Inside Higher Ed - Wed, 03/18/2020 - 00:00

Colleges and universities are starting to prepare beyond the end of March as the novel coronavirus continues to spread.

The coronavirus may not reach its peak for eight weeks. It may return in August or September. In response, many institutions are moving classes online, and some are sending students home and shutting down campuses altogether.

To help keep you informed as this situation unfolds, here's a roundup of the latest news developments on how the coronavirus is impacting higher education.

Guidelines and Policy Changes

The Department of Veterans Affairs could get discretion to not reduce GI Bill benefits for student veterans who attend colleges that shut down or are going online due to the coronavirus, thanks to a bill passed in the Senate Monday. Its fate in the House is unclear.

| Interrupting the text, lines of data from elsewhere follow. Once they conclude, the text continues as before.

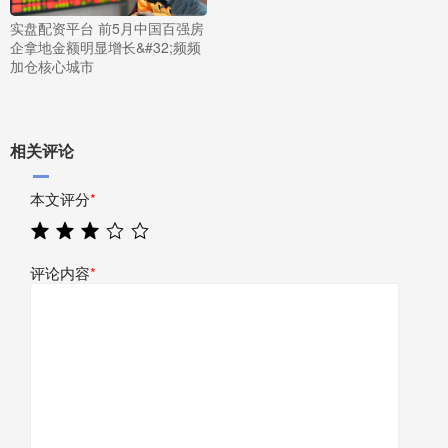
实盘配资平台 前5月中国百强房
企拿地金额明显增长&#32;频频
加仓核心城市
相关评论
本文评分
*
评论内容
*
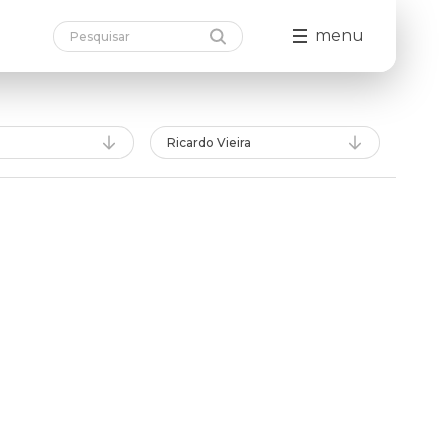
menu
Ricardo Vieira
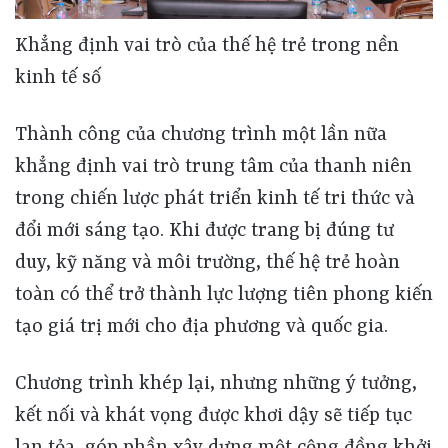
Khẳng định vai trò của thế hệ trẻ trong nền
kinh tế số
Thành công của chương trình một lần nữa
khẳng định vai trò trung tâm của thanh niên
trong chiến lược phát triển kinh tế tri thức và
đổi mới sáng tạo. Khi được trang bị đúng tư
duy, kỹ năng và môi trường, thế hệ trẻ hoàn
toàn có thể trở thành lực lượng tiên phong kiến
tạo giá trị mới cho địa phương và quốc gia.
Chương trình khép lại, nhưng những ý tưởng,
kết nối và khát vọng được khơi dậy sẽ tiếp tục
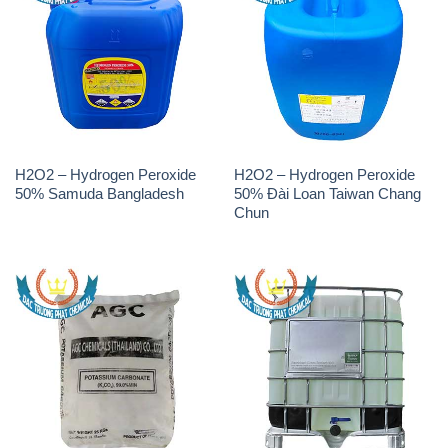
H2O2 – Hydrogen Peroxide
H2O2 – Hydrogen Peroxide
50% Samuda Bangladesh
50% Đài Loan Taiwan Chang
Chun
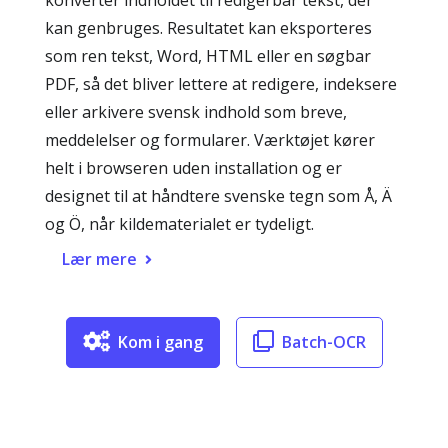
konverter indholdet til redigerbar tekst, der
kan genbruges. Resultatet kan eksporteres
som ren tekst, Word, HTML eller en søgbar
PDF, så det bliver lettere at redigere, indeksere
eller arkivere svensk indhold som breve,
meddelelser og formularer. Værktøjet kører
helt i browseren uden installation og er
designet til at håndtere svenske tegn som Å, Ä
og Ö, når kildematerialet er tydeligt.
Lær mere
Kom i gang
Batch-OCR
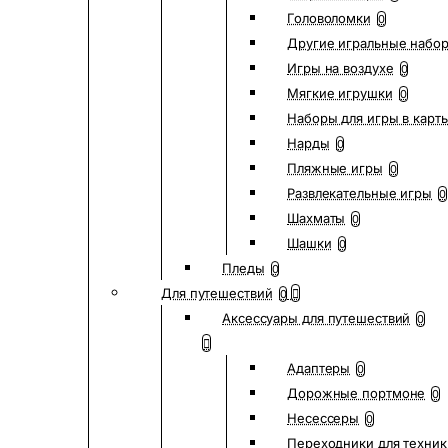
Головоломки
0
Другие игральные набо
Игры на воздухе
0
Мягкие игрушки
0
Наборы для игры в карт
Нарды
0
Пляжные игры
0
Развлекательные игры
0
Шахматы
0
Шашки
0
Пледы
0
Для путешествий
0
Аксессуары для путешествий
0
Адаптеры
0
Дорожные портмоне
0
Несессеры
0
Переходники для техник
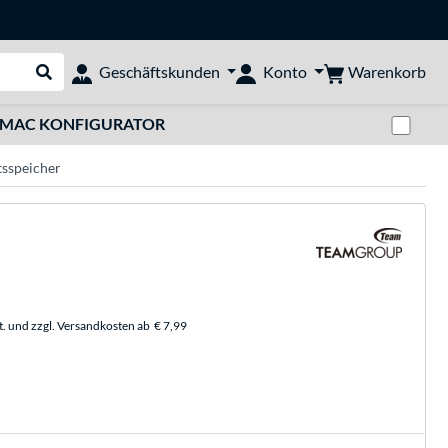
Warenkorb
Geschäftskunden
Konto
Suche durchführen
Zwi
MAC KONFIGURATOR
sspeicher
t. und zzgl. Versandkosten ab
€ 7,99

The U.S. Department of Education issued guidelines to ensure internet accessibility for students with disabilities. The department's Office for Civil Rights issued a factsheet and held a webinar to remind leaders about their responsibilities to prevent discrimination.

The executive committee of the University of Missouri Board of Curators voted Monday to give Mun Choi, the system's president, temporary authority to take any appropriate measures to address the public health emergency caused by the coronavirus. The California Community Colleges Board of Governors voted Monday to do the same for Eloy Ortiz Oakley, chancellor of the system.

So far, Choi has used his authority to approve a policy to allow eligible employees who cannot telework to use up to 30 days of accrued sick or vacation leave to care for immediate family members due to school and daycare closures.

Finances and Free Offers

S&P Global declared that the global economy is now in a recession as a result of economic pressures from the coronavirus and the measures taken to stifle its spread.

Senate Democrats are again proposing deferment of student loan payments for six months. The Senate's coronavirus stimulus package would cost at least $750 billion and also allow people to defer mortgage loan payments.

New York's attorney general is freezing state debt collection for those with medical and student loans for the next 30 days. About 41,000 cases involving student debt would qualify for this relief, according to the attorney general's office. The total amount of debt that freezes was not readily available on Tuesday.

Publishers and ed-tech companies continue to offer free services for students and institutions affected by the coronavirus. Cambridge University Press announced it would provide 700 textbooks free to all through May. Cambridge Core customers can request free access to a reference works collection, as well.

RedShelf is providing free access to ebooks for students for the rest of the academic term. University of the People is also making its accredited courses available to all students to take for credit at their institutions. The Schools, Health and Libraries Broadband Coalition is calling on the Federal Communications Commission to also take steps to make broadband internet more affordable and accessible for students during this time.

Cancellations and Changes

Several colleges have already announced they are canceling commencement ceremonies, including Virginia's entire system of community colleges, the University of Michigan, Howard University, Kansas State University, Wentworth Institute of Technology and Kellogg Community College. Oakley has also directed community colleges in California to cancel or move online their commencements.

The College Board and ACT are canceling and rescheduling upcoming tests. Those slated for June are still on.

A few colleges have backtracked earlier decisions on how to handle the coronavirus. Liberty University is moving most classes online after Virginia's governor banned gatherings of 100 people or more. The Los Angeles Community College District is suspending classes until March 29 to give people more time to prepare for a pivot to online.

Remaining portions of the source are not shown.